▶ **REQUIRED ACTION**: Copy out all lines of the records in which the word "изготовителем" appears.

▶ **GIVEN DATA**:
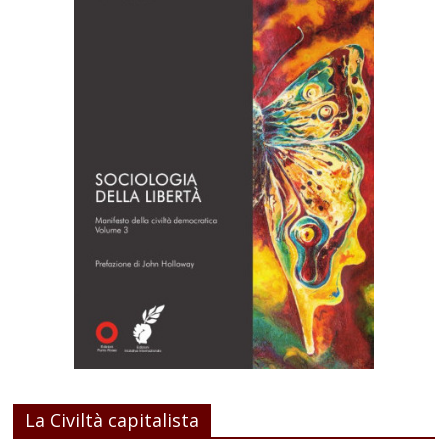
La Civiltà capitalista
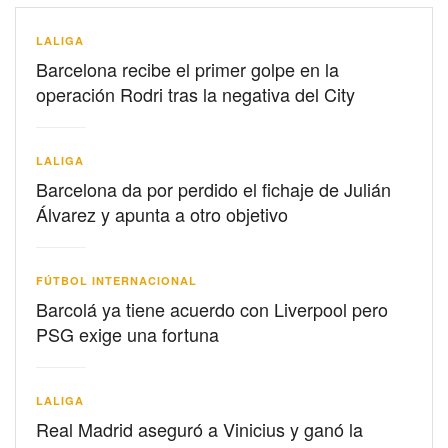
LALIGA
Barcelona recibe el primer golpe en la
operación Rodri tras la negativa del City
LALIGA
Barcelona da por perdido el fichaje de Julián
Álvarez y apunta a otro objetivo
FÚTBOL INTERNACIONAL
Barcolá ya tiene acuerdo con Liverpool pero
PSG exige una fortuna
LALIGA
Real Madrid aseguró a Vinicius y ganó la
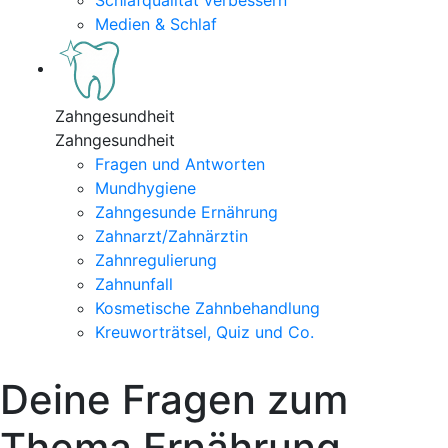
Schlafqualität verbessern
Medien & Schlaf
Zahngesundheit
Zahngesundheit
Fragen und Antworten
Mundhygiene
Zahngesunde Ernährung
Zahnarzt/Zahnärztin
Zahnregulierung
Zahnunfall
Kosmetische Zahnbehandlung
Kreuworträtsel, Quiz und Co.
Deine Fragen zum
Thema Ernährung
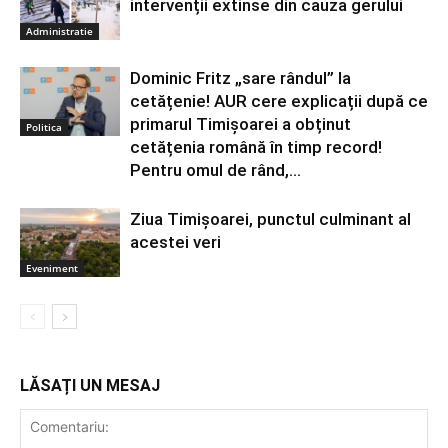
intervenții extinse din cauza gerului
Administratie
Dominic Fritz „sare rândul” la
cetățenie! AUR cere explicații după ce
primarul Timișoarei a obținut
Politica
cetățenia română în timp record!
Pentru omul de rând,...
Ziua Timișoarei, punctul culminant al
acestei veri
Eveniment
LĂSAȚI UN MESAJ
--
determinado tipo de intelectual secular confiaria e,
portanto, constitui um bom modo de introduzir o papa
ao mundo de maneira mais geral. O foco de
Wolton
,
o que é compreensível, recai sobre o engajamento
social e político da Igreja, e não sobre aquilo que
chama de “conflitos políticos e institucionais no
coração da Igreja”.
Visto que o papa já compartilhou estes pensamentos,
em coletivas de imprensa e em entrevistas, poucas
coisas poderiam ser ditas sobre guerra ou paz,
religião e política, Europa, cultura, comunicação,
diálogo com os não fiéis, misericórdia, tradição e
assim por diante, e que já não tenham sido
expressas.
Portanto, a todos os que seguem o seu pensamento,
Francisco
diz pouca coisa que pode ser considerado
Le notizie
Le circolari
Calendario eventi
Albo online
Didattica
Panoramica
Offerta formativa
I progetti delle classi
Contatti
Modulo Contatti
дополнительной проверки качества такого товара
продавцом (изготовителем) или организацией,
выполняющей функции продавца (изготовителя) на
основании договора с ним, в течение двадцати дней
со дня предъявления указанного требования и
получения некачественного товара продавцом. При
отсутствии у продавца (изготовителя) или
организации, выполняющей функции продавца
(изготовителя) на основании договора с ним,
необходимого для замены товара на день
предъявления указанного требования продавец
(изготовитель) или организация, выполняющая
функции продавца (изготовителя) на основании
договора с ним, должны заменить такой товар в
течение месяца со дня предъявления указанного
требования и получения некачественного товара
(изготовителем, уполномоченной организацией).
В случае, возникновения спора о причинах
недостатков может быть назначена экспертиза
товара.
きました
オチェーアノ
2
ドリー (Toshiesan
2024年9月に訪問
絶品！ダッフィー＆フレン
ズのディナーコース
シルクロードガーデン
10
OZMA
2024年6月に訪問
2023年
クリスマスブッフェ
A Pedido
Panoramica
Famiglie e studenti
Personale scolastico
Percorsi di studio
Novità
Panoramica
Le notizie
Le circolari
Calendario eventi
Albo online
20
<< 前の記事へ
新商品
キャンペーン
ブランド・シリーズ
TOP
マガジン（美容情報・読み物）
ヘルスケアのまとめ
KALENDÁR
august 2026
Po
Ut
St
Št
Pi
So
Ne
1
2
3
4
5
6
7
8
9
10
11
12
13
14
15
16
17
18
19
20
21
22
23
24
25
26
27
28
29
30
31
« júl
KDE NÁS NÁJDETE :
---
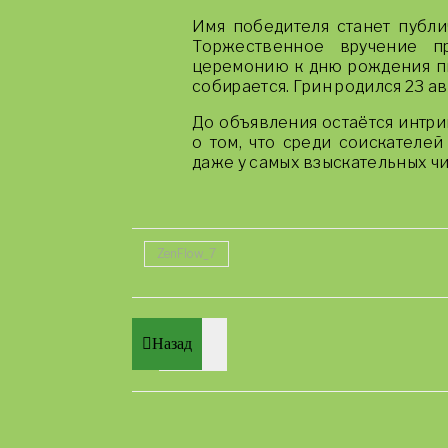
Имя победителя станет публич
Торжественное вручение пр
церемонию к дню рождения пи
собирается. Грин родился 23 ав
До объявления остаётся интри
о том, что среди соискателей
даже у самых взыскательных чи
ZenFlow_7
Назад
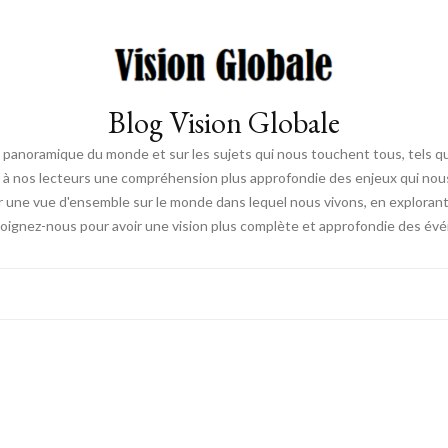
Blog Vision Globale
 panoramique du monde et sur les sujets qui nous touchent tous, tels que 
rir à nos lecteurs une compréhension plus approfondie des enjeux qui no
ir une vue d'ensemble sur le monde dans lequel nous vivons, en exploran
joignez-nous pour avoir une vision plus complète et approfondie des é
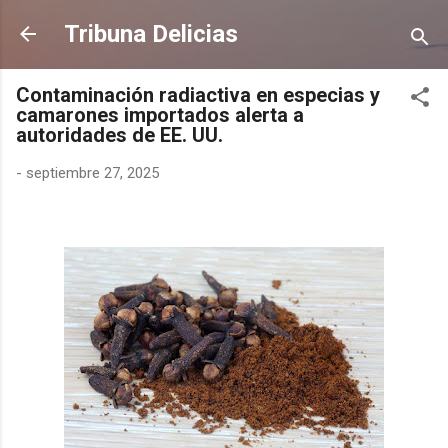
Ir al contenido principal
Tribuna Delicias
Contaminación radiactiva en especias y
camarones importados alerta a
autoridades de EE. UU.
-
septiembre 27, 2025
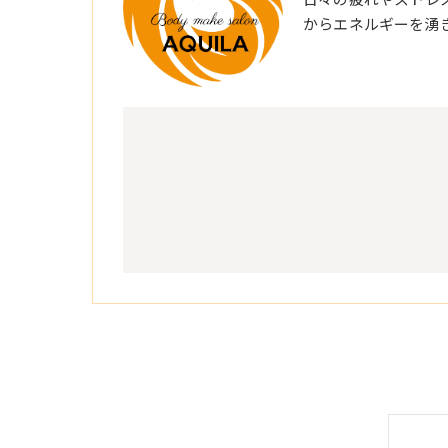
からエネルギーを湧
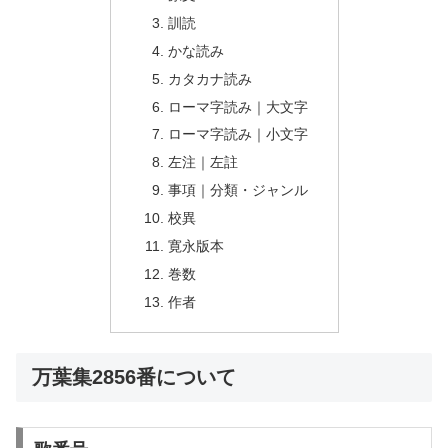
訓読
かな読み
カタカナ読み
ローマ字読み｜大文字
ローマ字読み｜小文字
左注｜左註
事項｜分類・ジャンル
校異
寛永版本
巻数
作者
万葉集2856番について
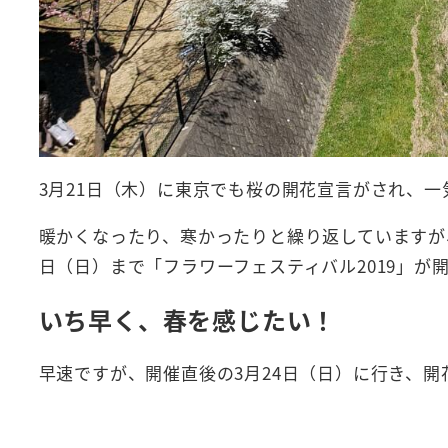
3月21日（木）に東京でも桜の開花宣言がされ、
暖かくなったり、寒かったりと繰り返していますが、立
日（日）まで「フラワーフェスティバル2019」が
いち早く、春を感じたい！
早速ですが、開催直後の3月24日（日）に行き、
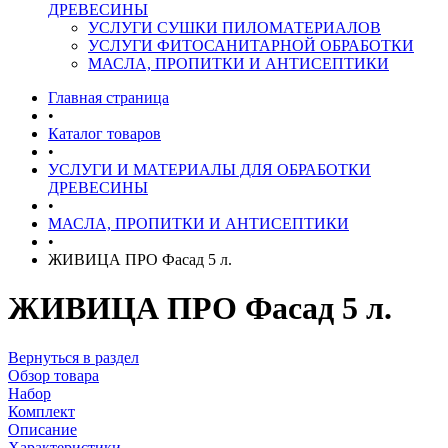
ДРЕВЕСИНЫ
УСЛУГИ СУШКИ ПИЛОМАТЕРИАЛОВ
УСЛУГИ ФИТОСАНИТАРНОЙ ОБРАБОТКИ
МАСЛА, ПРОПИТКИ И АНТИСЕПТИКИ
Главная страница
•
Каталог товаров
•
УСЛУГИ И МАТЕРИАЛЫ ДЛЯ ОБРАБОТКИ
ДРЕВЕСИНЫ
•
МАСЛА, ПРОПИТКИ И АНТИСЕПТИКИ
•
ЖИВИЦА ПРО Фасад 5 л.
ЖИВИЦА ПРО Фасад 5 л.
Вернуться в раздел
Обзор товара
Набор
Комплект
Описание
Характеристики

▶ **SOLUTION TO THE EXERCISE**:
продавцом (изготовителем) или организацией,
(изготовителем, уполномоченной организацией).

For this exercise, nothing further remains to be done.